Fine-tuning lets you leverage knowledge from large datasets, improving performance dramatically on small data.

Training Tips for Vision Transformers on Small Datasets with Keras

From my experience, these tips make a big difference:

Use data augmentation to increase diversity.
Apply dropout and regularization to reduce overfitting.
Train with smaller batch sizes to stabilize updates.
Use early stopping callbacks to prevent overtraining.
Consider learning rate schedules to improve convergence.

These simple strategies help you get the most out of your small dataset.

Putting It All Together: Full Training Example

Here’s a complete example training a ViT from scratch on a small dataset like CIFAR-10 resized to 72×72 pixels:

import tensorflow as tf
from tensorflow.keras import layers, models
from tensorflow.keras.preprocessing.image import ImageDataGenerator

# Load and preprocess CIFAR-10 dataset
(x_train, y_train), (x_test, y_test) = tf.keras.datasets.cifar10.load_data()

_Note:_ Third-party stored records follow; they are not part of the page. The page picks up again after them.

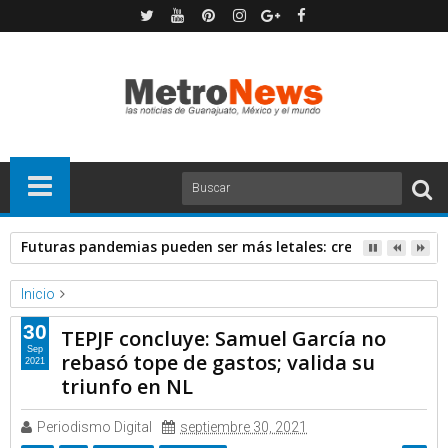
Futuras pandemias pueden ser más letales: creadora de va
Inicio
Forbes
Noticias
30
TEPJF concluye: Samuel García no
TEPJF concluye: Samuel García no rebasó tope de gastos;
Sep
rebasó tope de gastos; valida su
2021
valida su triunfo en NL
triunfo en NL
Periodismo Digital
septiembre 30, 2021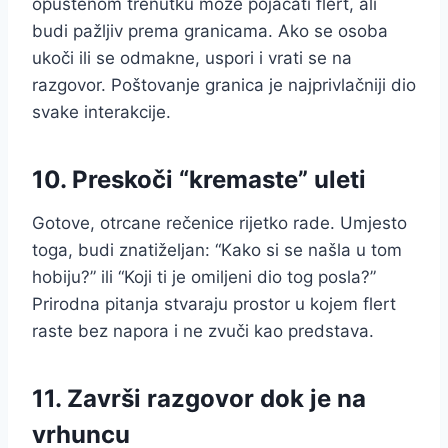
opuštenom trenutku može pojačati flert, ali
budi pažljiv prema granicama. Ako se osoba
ukoči ili se odmakne, uspori i vrati se na
razgovor. Poštovanje granica je najprivlačniji dio
svake interakcije.
10. Preskoči “kremaste” uleti
Gotove, otrcane rečenice rijetko rade. Umjesto
toga, budi znatiželjan: “Kako si se našla u tom
hobiju?” ili “Koji ti je omiljeni dio tog posla?”
Prirodna pitanja stvaraju prostor u kojem flert
raste bez napora i ne zvuči kao predstava.
11. Završi razgovor dok je na
vrhuncu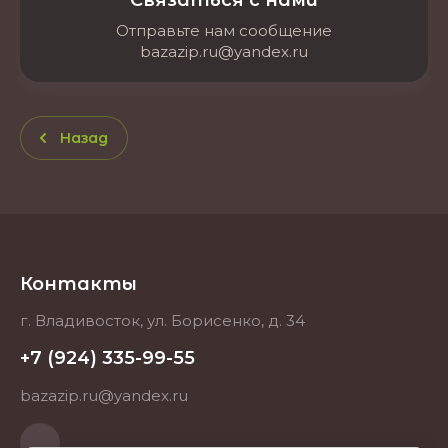
Связаться с нами
Отправьте нам сообщение
bazazip.ru@yandex.ru
Назад
Контакты
г. Владивосток, ул. Борисенко, д. 34
+7 (924) 335-99-55
bazazip.ru@yandex.ru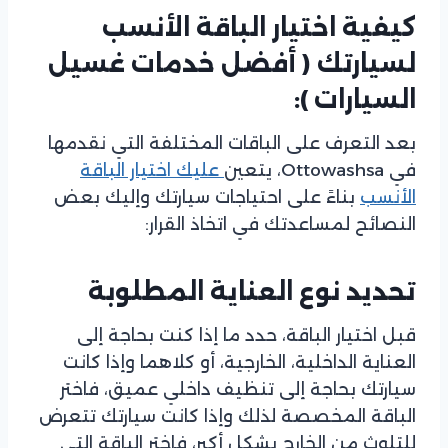
كيفية اختيار الباقة الأنسب
لسيارتك
(
أفضل خدمات غسيل
السيارات ):
بعد التعرف على الباقات المختلفة التي نقدمها
في Ottowashsa، يتعين
عليك اختيار الباقة
الأنسب
بناءً على احتياجات سيارتك وإليك بعض
النصائح لمساعدتك في اتخاذ القرار:
تحديد نوع العناية المطلوبة
قبل اختيار الباقة، حدد ما إذا كنت بحاجة إلى
العناية الداخلية، الخارجية، أو كلاهما وإذا كانت
سيارتك بحاجة إلى تنظيف داخلي عميق، فاختر
الباقة المخصصة لذلك وإذا كانت سيارتك تتعرض
للتلوث من الخارج بشكل أكبر، فاختر الباقة التي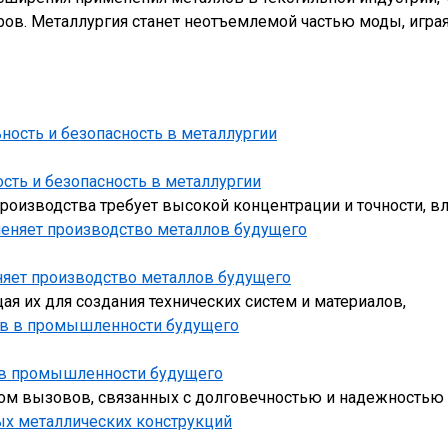
ров. Металлургия станет неотъемлемой частью моды, играя
сть и безопасность в металлургии
роизводства требует высокой концентрации и точности, в
няет производство металлов будущего
я их для создания технических систем и материалов,
 в промышленности будущего
м вызовов, связанных с долговечностью и надежностью 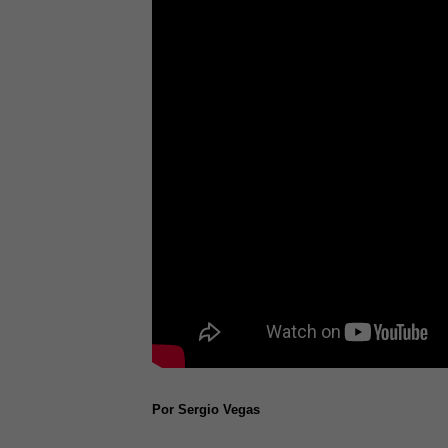
Por Sergio Vegas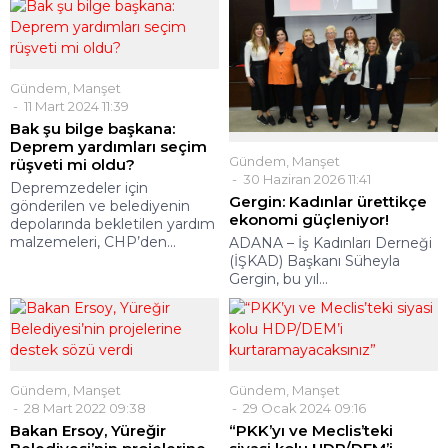
Gündem
,
Manşet
11 Mart 2024 11:39
Bak şu bilge başkana:
Deprem yardımları seçim
Gündem
,
Manşet
rüşveti mi oldu?
30 Haziran 2026 11:41
Depremzedeler için
Gergin: Kadınlar ürettikçe
gönderilen ve belediyenin
ekonomi güçleniyor!
depolarında bekletilen yardım
malzemeleri, CHP’den...
ADANA – İş Kadınları Derneği
(İŞKAD) Başkanı Süheyla
Gergin, bu yıl...
Gündem
,
Manşet
Gündem
,
Manşet
28 Mart 2022 09:38
29 Ocak 2024 09:16
Bakan Ersoy, Yüreğir
“PKK’yı ve Meclis’teki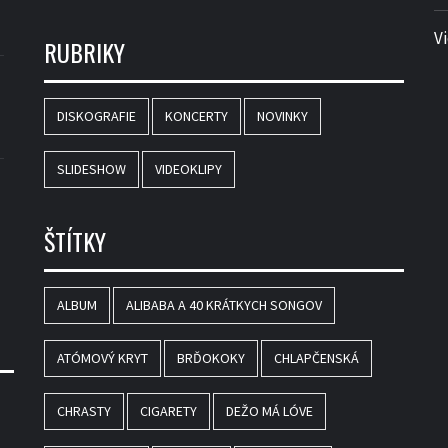
V
RUBRIKY
DISKOGRAFIE
KONCERTY
NOVINKY
SLIDESHOW
VIDEOKLIPY
ŠTÍTKY
ALBUM
ALIBABA A 40 KRÁTKYCH SONGOV
ATÓMOVÝ KRYT
BRĎOKOKY
CHLAPČENSKÁ
CHRASTY
CIGARETY
DEŽO MÁ LÓVE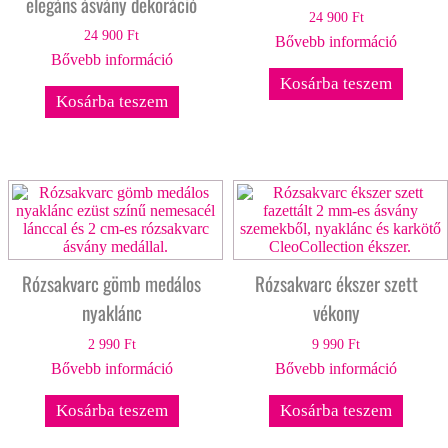
elegáns ásvány dekoráció
24 900
Ft
24 900
Ft
Bővebb információ
Bővebb információ
Kosárba teszem
Kosárba teszem
Rózsakvarc gömb medálos
Rózsakvarc ékszer szett
nyaklánc
vékony
2 990
Ft
9 990
Ft
Bővebb információ
Bővebb információ
Kosárba teszem
Kosárba teszem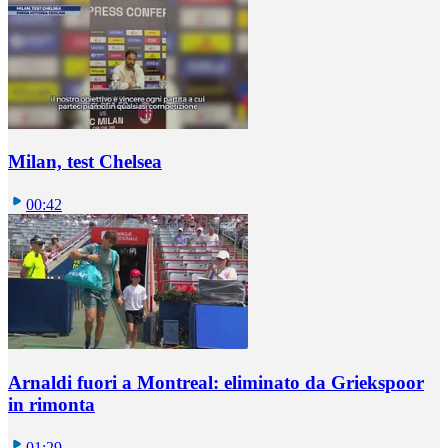
Milan, test Chelsea
00:42
Arnaldi fuori a Montreal: eliminato da Griekspoor
in rimonta
01:29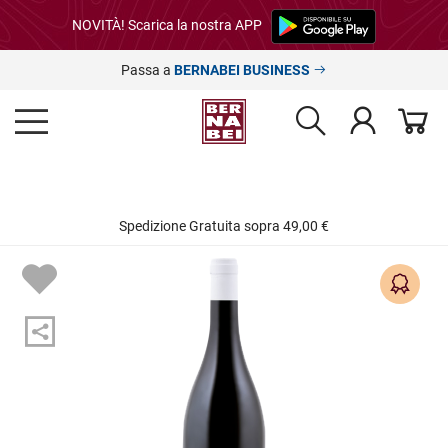
NOVITÀ! Scarica la nostra APP
Passa a
BERNABEI BUSINESS
Spedizione Gratuita sopra 49,00 €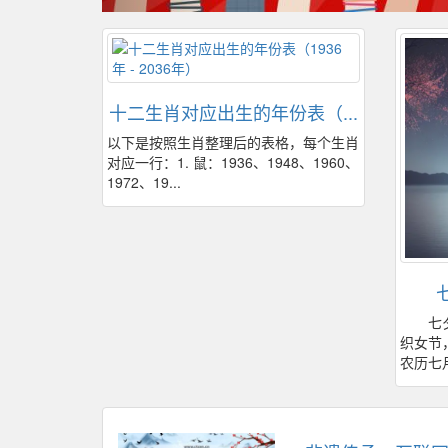
十二生肖对应出生的年份表（...
以下是按照生肖整理后的表格，每个生肖
对应一行：1. 鼠：1936、1948、1960、
1972、19...
七夕节
织女节
农历七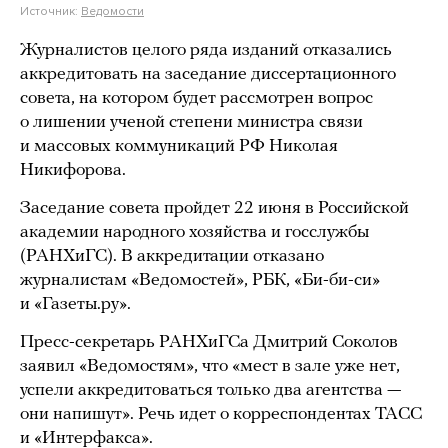
Источник:
Ведомости
Журналистов целого ряда изданий отказались
аккредитовать на заседание диссертационного
совета, на котором будет рассмотрен вопрос
о лишении ученой степени министра связи
и массовых коммуникаций РФ Николая
Никифорова.
Заседание совета пройдет 22 июня в Российской
академии народного хозяйства и госслужбы
(РАНХиГС). В аккредитации отказано
журналистам «Ведомостей», РБК, «Би-би-си»
и «Газеты.ру».
Пресс-секретарь РАНХиГСа Дмитрий Соколов
заявил «Ведомостям», что «мест в зале уже нет,
успели аккредитоваться только два агентства —
они напишут». Речь идет о корреспондентах ТАСС
и «Интерфакса».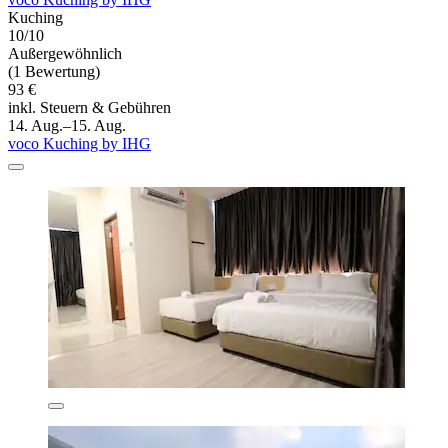
Kuching
10/10
Außergewöhnlich
(1 Bewertung)
93 €
inkl. Steuern & Gebühren
14. Aug.–15. Aug.
voco Kuching by IHG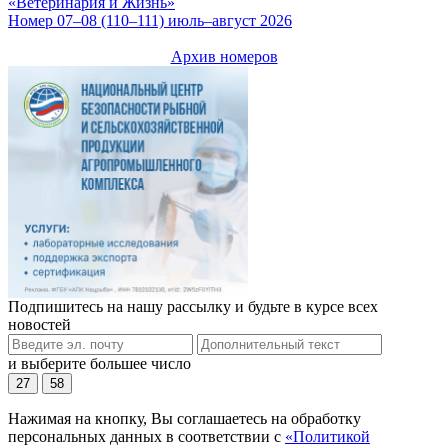
«Ветеринария и Жизнь»
Номер 07–08 (110–111) июль–август 2026
Архив номеров
Подпишитесь на нашу рассылку и будьте в курсе всех
новостей
и выберите большее число
27
58
Нажимая на кнопку, Вы соглашаетесь на обработку
персональных данных в соответствии с
«Политикой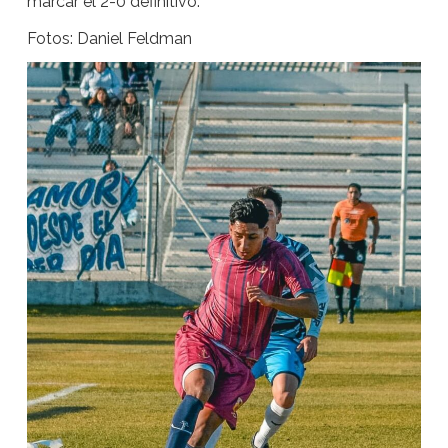
marcar el 2-0 definitivo.
Fotos: Daniel Feldman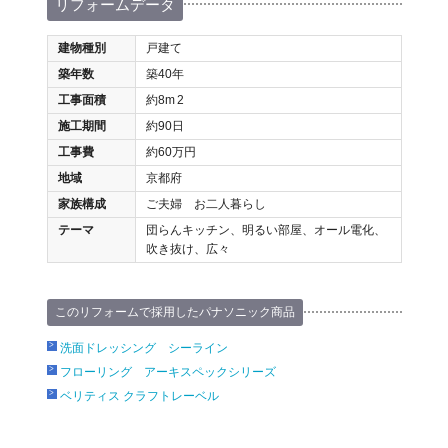
リフォームデータ
建物種別
戸建て
築年数
築40年
工事面積
約8m
2
施工期間
約90日
工事費
約60万円
地域
京都府
家族構成
ご夫婦 お二人暮らし
テーマ
団らんキッチン、明るい部屋、オール電化、
吹き抜け、広々
このリフォームで採用したパナソニック商品
洗面ドレッシング シーライン
フローリング アーキスペックシリーズ
ベリティス クラフトレーベル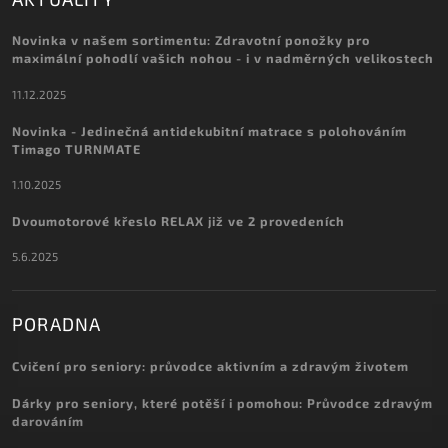
Novinka v našem sortimentu: Zdravotní ponožky pro
maximální pohodlí vašich nohou - i v nadměrných velikostech
11.12.2025
Novinka - Jedinečná antidekubitní matrace s polohováním
Timago TURNMATE
1.10.2025
Dvoumotorové křeslo RELAX již ve 2 provedeních
5.6.2025
PORADNA
Cvičení pro seniory: průvodce aktivním a zdravým životem
Dárky pro seniory, které potěší i pomohou: Průvodce zdravým
darováním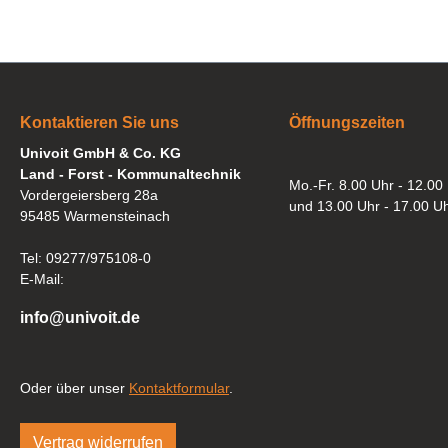
Kontaktieren Sie uns
Öffnungszeiten
Univoit GmbH & Co. KG
Land - Forst - Kommunaltechnik
Mo.-Fr. 8.00 Uhr - 12.00
Vordergeiersberg 28a
und 13.00 Uhr - 17.00 U
95485 Warmensteinach
Tel: 09277/975108-0
E-Mail:
info@univoit.de
Oder über unser
Kontaktformular
.
Vertrag widerrufen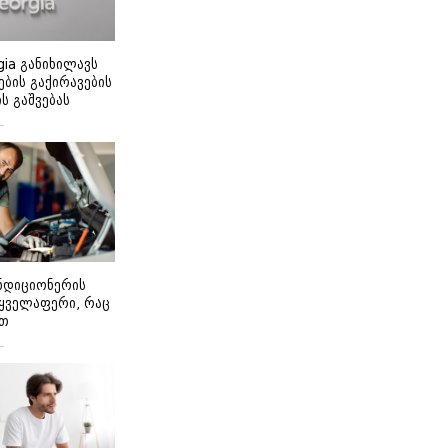
gia განიხილავს
ბის გაქირავების
 გაშვებას
ონდიციონერის
 ყველაფერი, რაც
ეთ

# Resize images to 72x72 for patching
x_train = tf.image.resize(x_train, (72, 72)).numpy()
x_test = tf.image.resize(x_test, (72, 72)).numpy()

# Normalize pixel values
x_train = x_train / 255.0
x_test = x_test / 255.0

# Data augmentation
datagen = ImageDataGenerator(
    rotation_range=15,
    horizontal_flip=True,
    zoom_range=0.1,
    width_shift_range=0.1,
    height_shift_range=0.1
)
datagen.fit(x_train)

# Create ViT model (use the create_vit_classifier function from above)
model = create_vit_classifier()

# Compile the model
model.compile(optimizer='adam',
              loss='sparse_categorical_crossentropy',
              metrics=['accuracy'])

# Train the model
history = model.fit(datagen.flow(x_train, y_train, batch_size=64),
                    validation_data=(x_test, y_test),
                    epochs=30,
                    callbacks=[tf.keras.callbacks.EarlyStopping(patience=5, restore_best_weights=True)])

This example shows how to prepare data, build the model, and train it effectively on a small dataset.

Training Vision Transformers on small datasets with Keras is definitely achievable with the right approach. Whether you build your model from scratch or use transfer learning, combining good preprocessing, augmentation, and training strategies will help you get solid results.

If you follow this guide and experiment with hyperparameters, you’ll soon harness the power of ViTs for your image classification projects.